Batch size missing in data after torch.utils.data.random_split on dataloader.dataset

avtrulzz · December 13, 2019, 11:27am

I used random_split() to divide my data into train and test and I observed that if random split is done after the dataloader is created, batch size is missing when getting a batch of data from the dataloader.

import torch
from torchvision import transforms, datasets
from torch.utils.data import random_split

# Normalize the data
transform_image = transforms.Compose([transforms.Resize((240, 320)),
                                    transforms.ToTensor(),
                                transforms.Normalize((0.5, 0.5, 0.5), (0.5, 0.5, 0.5))])

data = '/data/imgs/train'

def load_dataset():
    data_path = data
    main_dataset = datasets.ImageFolder(
        root = data_path,
        transform = transform_image
    )

    loader = torch.utils.data.DataLoader(
        dataset = main_dataset,
        batch_size= 64,
        num_workers = 0,
        shuffle= True
    )

    # Dataset has 22424 data points
    trainloader, testloader = random_split(loader.dataset, [21000, 1424])

    return trainloader, testloader

trainloader, testloader = load_dataset()

Now to get a single batch of images from the train and test loaders:

images, labels = next(iter(trainloader))
images.shape
# %%
len(trainloader)

# %%
images_test, labels_test = next(iter(testloader))
images_test.shape

# %%
len(testloader)

The output that I get is does not have the batch size for train or test batches. Teh output dims should be [batch x channel x H x W] but I get [channel x H x W].

Output:

But if I create the split from the dataset and then make two data loaders using the splits, I get the batchsize in the output.

def load_dataset():
    data_path = data
    main_dataset = datasets.ImageFolder(
        root = data_path,
        transform = transform_image
    )
    # Dataset has 22424 data points
    train_data, test_data = random_split(main_dataset, [21000, 1424])

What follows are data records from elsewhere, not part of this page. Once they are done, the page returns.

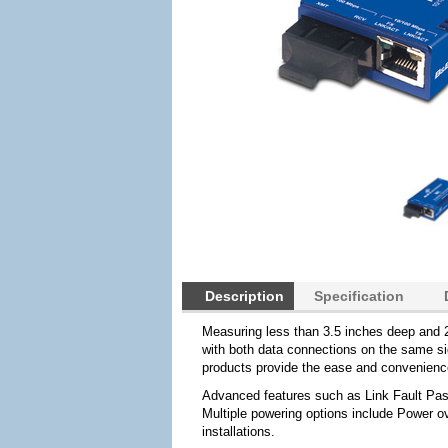
Description
Specification
Measuring less than 3.5 inches deep and 2
with both data connections on the same sid
products provide the ease and convenience
Advanced features such as Link Fault Pas
Multiple powering options include Power ov
installations.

    trainloader = torch.utils.data.DataLoader(
        dataset = train_data,
        batch_size= 64,
        num_workers = 0,
        shuffle= True
    )

    testloader = torch.utils.data.DataLoader(
        dataset = test_data,
        batch_size= 64,
        num_workers= 0,
        shuffle= True
    )

    return trainloader, testloader


trainloader, testloader = load_dataset()

On running the same 4 commands to get a single train and test batch:

images, labels = next(iter(trainloader))
images.shape
# %%
len(trainloader)

# %%
images_test, labels_test = next(iter(testloader))
images_test.shape

# %%
len(testloader)

Output:

>>> images, labels = next(iter(trainloader))
>>> images.shape
torch.Size([64, 3, 240, 320])

>>> len(trainloader)
329

>>> images_test, labels_test = next(iter(testloader))
>>> images_test.shape
torch.Size([64, 3, 240, 320])

len(testloader)
>> 23

Is the first approach wrong? Although the length shows that the data has been split. So why do I not see the batch size?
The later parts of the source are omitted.